# The Gates of Terra



## Child-of-the-Emperor (Feb 22, 2009)

Came across a new ebook this afternoon by Nick Kyme called _The Gates of Terra_. Link:

http://www.blacklibrary.com/horus-heresy/gates-of-terra-ebook.html

I don't particually like Kyme's work, but it's only £1.50 so it's in the bag. I'll report back later after i've read it.

Anyone else downloaded or read it yet?

EDIT: Just read that it's a reprint, not a new story.


----------



## darkreever (Apr 3, 2008)

Child-of-the-Emperor said:


> EDIT: Just read that it's a reprint, not a new story.


First english printing of a previously French only print, not entirely sure if we should count that as a reprint.

Hoping to hear some good feedback on this one from you.


----------



## Khyzer (Dec 22, 2012)

I picked a perfect time to loose my charger to my kindle...

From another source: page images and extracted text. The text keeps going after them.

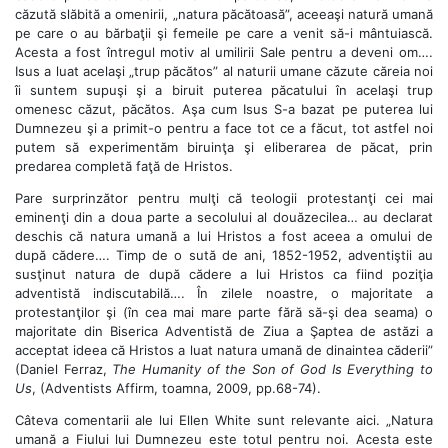
căzută slăbită a omenirii, „natura păcătoasă”, aceeaşi natură umană
pe care o au bărbaţii şi femeile pe care a venit să-i mântuiască.
Acesta a fost întregul motiv al umilirii Sale pentru a deveni om….
Isus a luat acelaşi „trup păcătos” al naturii umane căzute căreia noi
îi suntem supuşi şi a biruit puterea păcatului în acelaşi trup
omenesc căzut, păcătos. Aşa cum Isus S-a bazat pe puterea lui
Dumnezeu şi a primit-o pentru a face tot ce a făcut, tot astfel noi
putem să experimentăm biruinţa şi eliberarea de păcat, prin
predarea completă faţă de Hristos.
Pare surprinzător pentru mulţi că teologii protestanţi cei mai
eminenţi din a doua parte a secolului al douăzecilea… au declarat
deschis că natura umană a lui Hristos a fost aceea a omului de
după cădere…. Timp de o sută de ani, 1852-1952, adventiştii au
susţinut natura de după cădere a lui Hristos ca fiind poziţia
adventistă indiscutabilă…. În zilele noastre, o majoritate a
protestanţilor şi (în cea mai mare parte fără să-şi dea seama) o
majoritate din Biserica Adventistă de Ziua a Şaptea de astăzi a
acceptat ideea că Hristos a luat natura umană de dinaintea căderii”
(Daniel Ferraz,
The Humanity of the Son of God Is Everything to
Us
, (Adventists Affirm, toamna, 2009, pp.68-74).
Câteva comentarii ale lui Ellen White sunt relevante aici. „Natura
umană a Fiului lui Dumnezeu este totul pentru noi. Acesta este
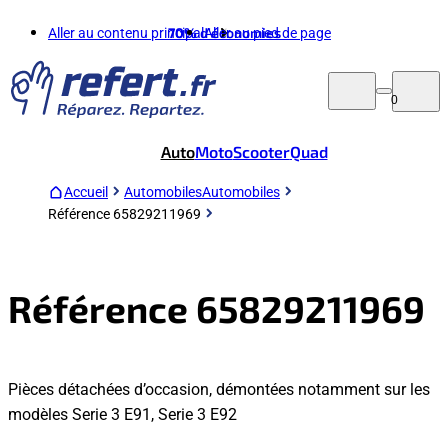
Aller au contenu principal
70%
d'économies
Aller au pied de page
0
Auto
Moto
Scooter
Quad
Accueil
Automobiles
Automobiles
Référence 65829211969
Référence 65829211969
Pièces détachées d’occasion, démontées notamment sur les
modèles Serie 3 E91, Serie 3 E92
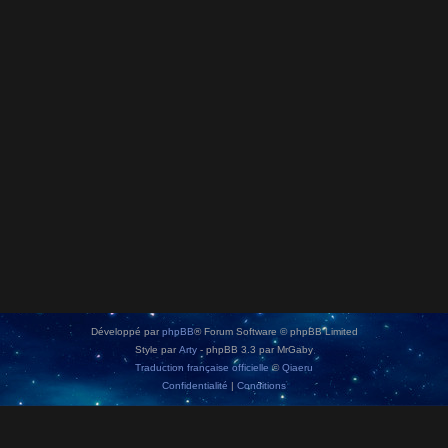
Développé par
phpBB
® Forum Software © phpBB Limited
Style par
Arty
- phpBB 3.3 par MrGaby
Traduction française officielle
©
Qiaeru
Confidentialité
|
Conditions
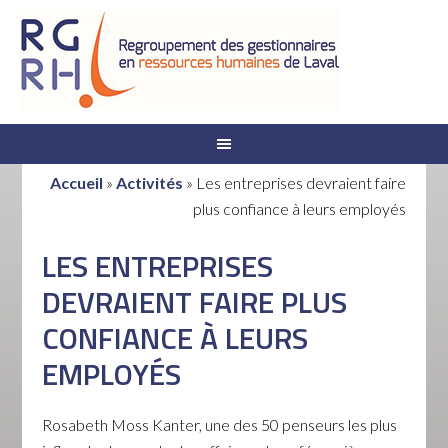
Accueil
»
Activités
»
Les entreprises devraient faire
plus confiance à leurs employés
LES ENTREPRISES
DEVRAIENT FAIRE PLUS
CONFIANCE À LEURS
EMPLOYÉS
Rosabeth Moss Kanter, une des 50 penseurs les plus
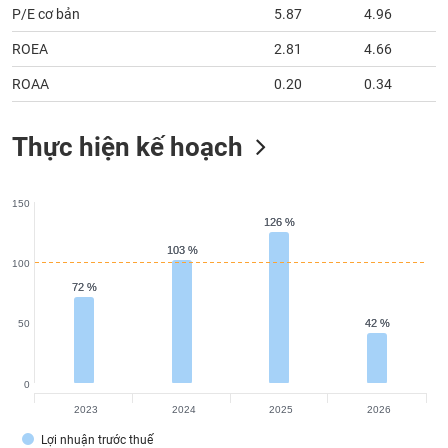
P/E cơ bản
5.87
4.96
ROEA
2.81
4.66
ROAA
0.20
0.34
Thực hiện kế hoạch
150
126 %
126 %
103 %
103 %
100
72 %
72 %
42 %
42 %
50
0
2023
2024
2025
2026
Lợi nhuận trước thuế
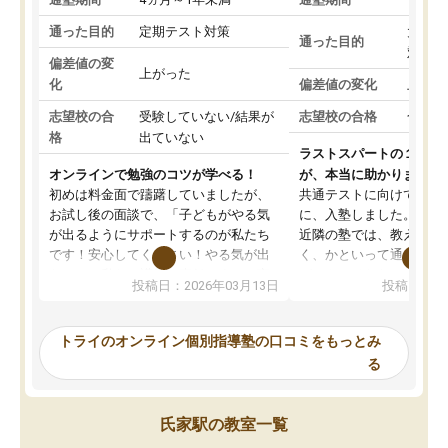
通った目的
定期テスト対策
大学入
通った目的
対策
偏差値の変
上がった
化
偏差値の変化
上がっ
志望校の合
受験していない/結果が
志望校の合格
合格し
格
出ていない
ラストスパートの１か月
オンラインで勉強のコツが学べる！
が、本当に助かりました
初めは料金面で躊躇していましたが、
共通テストに向けての追
お試し後の面談で、「子どもがやる気
に、入塾しました。田舎
が出るようにサポートするのが私たち
近隣の塾では、教えても
です！安心してください！やる気が出
く、かといって通うには
ないのは私たち講師の責任です」と言
が、トライならオンライ
投稿日：2026年03月13日
投稿日：20
ってくださり、確かに！と考えて、思
可能なので本当に助かり
い切って入塾しました。英語が苦手だ
テストの内容重視でした
ったんですが、学生の先生から学ぶこ
らないところをピンポイ
トライのオンライン個別指導塾の口コミをもっとみ
とで、勉強のコツみたいなものをつか
頂いて、とてもわかりや
る
み、徐々に成績が上がったらいいなと
していました。一生を左
思っていました。何が今足りないのか
スト、多少お金がかかっ
を的確に指導いただき、子どももびっ
思い切って入塾してよか
氏家駅の教室一覧
くりするほど楽しんでやる気を持って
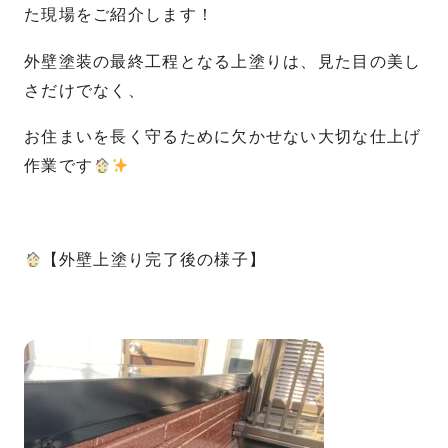
た現場をご紹介します！
外壁塗装の最終工程となる上塗りは、見た目の美し
さだけでなく、
お住まいを長く守るために欠かせない大切な仕上げ
作業です
【外壁上塗り完了後の様子】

Guess I'm stopping by Best Buy on my way home tonight...


----------



## Malus Darkblade (Jan 8, 2010)

You can use any micro usb cable to charge it.


----------



## Brother Lucian (Apr 22, 2011)

Read it, a decent read. Loosely related to the Garro series.


----------



## Doelago (Nov 29, 2009)

Child-of-the-Emperor said:


> I don't particually like Kyme's work


And I am rather sure that this one wont make you start liking them. It was a confusing mess for the most part, and while the idea behind it was quite cool, the execution of it was shit imo.


----------



## Team7 (Nov 6, 2011)

I want to pick it up but I feel like Black Library is starting to take advantage of their readers. I got the 15th birthday collection and it was a total of 75 pages for $19. I like the idea of the daily short stories but for these eshorts they come out with that take under 5min to read for $2-3, its a joke. For that reason alone I wont buy their short stories. Then most of these come out in a collected version a few months later. Kind of like now how they are coming out with the hard backs, then the trade paper backs, finally the mass markets because they know people will need their fix and buy the book, then want to complete their collection and buy the mass market. There is no reason to come out with three editions over the course of months. 

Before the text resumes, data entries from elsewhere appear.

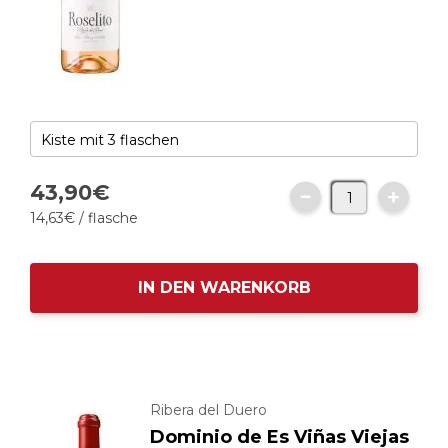
43,
90
€
14,
63
€
/ flasche
IN DEN WARENKORB
Ribera del Duero
Dominio de Es Viñas Viejas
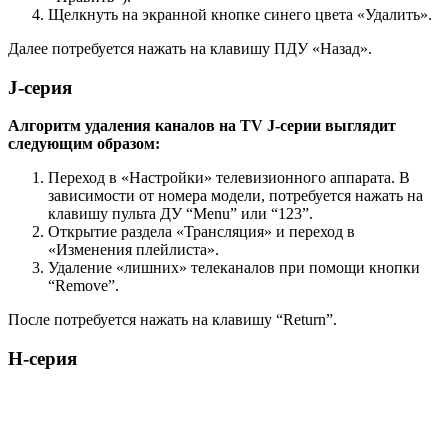
Щелкнуть на экранной кнопке синего цвета «Удалить».
Далее потребуется нажать на клавишу ПДУ «Назад».
J-серия
Алгоритм удаления каналов на TV J-серии выглядит
следующим образом:
Переход в «Настройки» телевизионного аппарата. В
зависимости от номера модели, потребуется нажать на
клавишу пульта ДУ “Menu” или “123”.
Открытие раздела «Трансляция» и переход в
«Изменения плейлиста».
Удаление «лишних» телеканалов при помощи кнопки
“Remove”.
После потребуется нажать на клавишу “Return”.
Н-серия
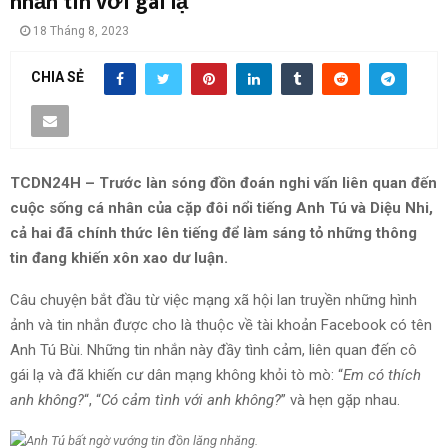
nhắn tin với gái lạ
18 Tháng 8, 2023
CHIA SẺ
TCDN24H – Trước làn sóng đồn đoán nghi vấn liên quan đến
cuộc sống cá nhân của cặp đôi nổi tiếng Anh Tú và Diệu Nhi,
cả hai đã chính thức lên tiếng để làm sáng tỏ những thông
tin đang khiến xôn xao dư luận.
Câu chuyện bắt đầu từ việc mạng xã hội lan truyền những hình
ảnh và tin nhắn được cho là thuộc về tài khoản Facebook có tên
Anh Tú Bùi. Những tin nhắn này đầy tình cảm, liên quan đến cô
gái lạ và đã khiến cư dân mạng không khỏi tò mò: “
Em có thích
anh không?
“, “
Có cảm tình với anh không?
” và hẹn gặp nhau.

But yea this story looks good, Ill wait for the next horus heresy collection of short stories to come out..... end rant. :headbutt:


----------



## Child-of-the-Emperor (Feb 22, 2009)

Doelago said:


> And I am rather sure that this one wont make you start liking them. It was a confusing mess for the most part, and while the idea behind it was quite cool, the execution of it was shit imo.


Yep, you called it. My thoughts exactly.

For those who have read it:


Who didn't see that one coming?


----------



## ckcrawford (Feb 4, 2009)

Been busy, how is everyone? See not much in the Heresy has changed in terms of fluff. What were main points in spoilers tags if anyone wants to talk about it?


----------



## Child-of-the-Emperor (Feb 22, 2009)

ckcrawford said:


> Been busy, how is everyone? See not much in the Heresy has changed in terms of fluff. What were main points in spoilers tags if anyone wants to talk about it?

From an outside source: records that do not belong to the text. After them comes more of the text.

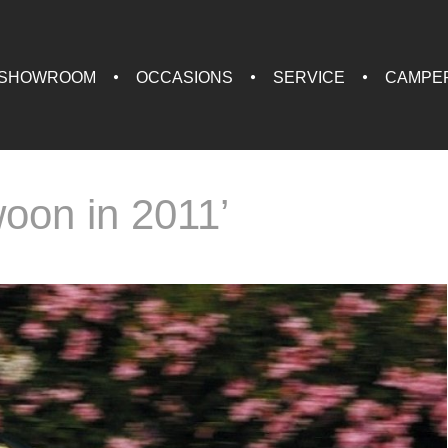
SHOWROOM
OCCASIONS
SERVICE
CAMPE
oon in 2011’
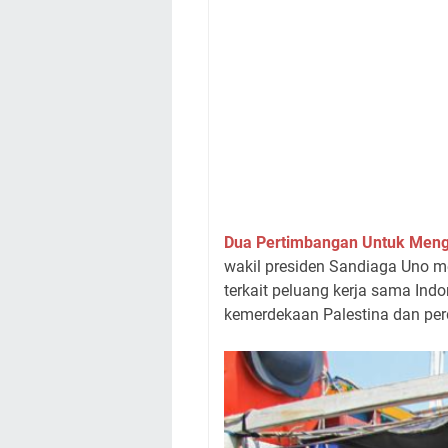
Dua Pertimbangan Untuk Meng
wakil presiden Sandiaga Uno m
terkait peluang kerja sama Ind
kemerdekaan Palestina dan perd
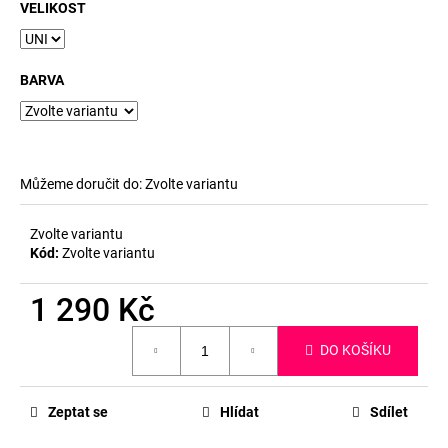
č
VELIKOST
u
j
e
BARVA
m
e
Můžeme doručit do:
Zvolte variantu
Zvolte variantu
Kód:
Zvolte variantu
1 290 Kč
Měrná
DO KOŠÍKU
cena:
Zeptat se
Hlídat
Sdílet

Nice to have you back CK :wink:

As requested:



It starts with a conversation between Malcador and Dorn, where Malcador insists on breaking the Edict of Nikaea (as if it ever applied to him?) as a necessity. The bulk of the tale is then taken from the viewpoint of the Ultramarine Arcadese (who also featured in the _Age of Darkness_ anthology) who is leading the defence of the Ardent Reef (the last line of forts defending Terra) against the Warmaster's encroaching fleet. To cut a long story short, the Imperials are easily overwhelmed and the Ardent Reef is picked off. However, it turns out that this was all just a simulation (which was a glaringly obvious twist) and all that was happening was Malcador was (breaking the Nikaean Edict by) psychically testing a handful of warriors in order to glean their suitability for commanding the defence of the Ardent Reef for when Horus does actually arrive at Sol. 

One of my main criticisms is that there was no sufficient description of what the Ardent Reef actually was, so it becomes hard to imagine the plot. Especially when large pitched battles are occurring on the defence platform. And of course that the twist was incredibly obvious and well, dull.



Also, I don't know if anyone else picked up on this but it also very briefly featured Umojen, who was present at Nikaea (in _A Thousand Sons_) and was the Chief Librarian of a Legion implied to have been the Salamanders.


----------



## TheReverend (Dec 2, 2007)

I was getting my hopes up that teh series was slowly drawing to an end... I was wrong...


----------



## mal310 (May 28, 2010)

Didn’t think it was Nick’s worst HH effort (although seeing as how Promethean Sun and Feat of Iron are both atrocious that was not difficult, I thought Forgotten Sons was ok). 

I’d still class it as sub par though. I thought the battle was a bit of a mess to be honest. 



Also regarding the twist, have we not already seem a similar ‘twist’ in Rules of Engagement? As others have stated I thought it was obvious and frankly boring.


----------



## ckcrawford (Feb 4, 2009)

Thanks CotE. Being overwhelmed with school and stuff, its kind of sad I'm not able to analyze the new fluff.

The battle seems like it would be a really awesome one if they had gone into some detail about it. It reminds me of the defenses around Fenris during _Battle of the Fang_, but on a much grander scale. I hope they go into more detail on it. Seems to have much potential.


----------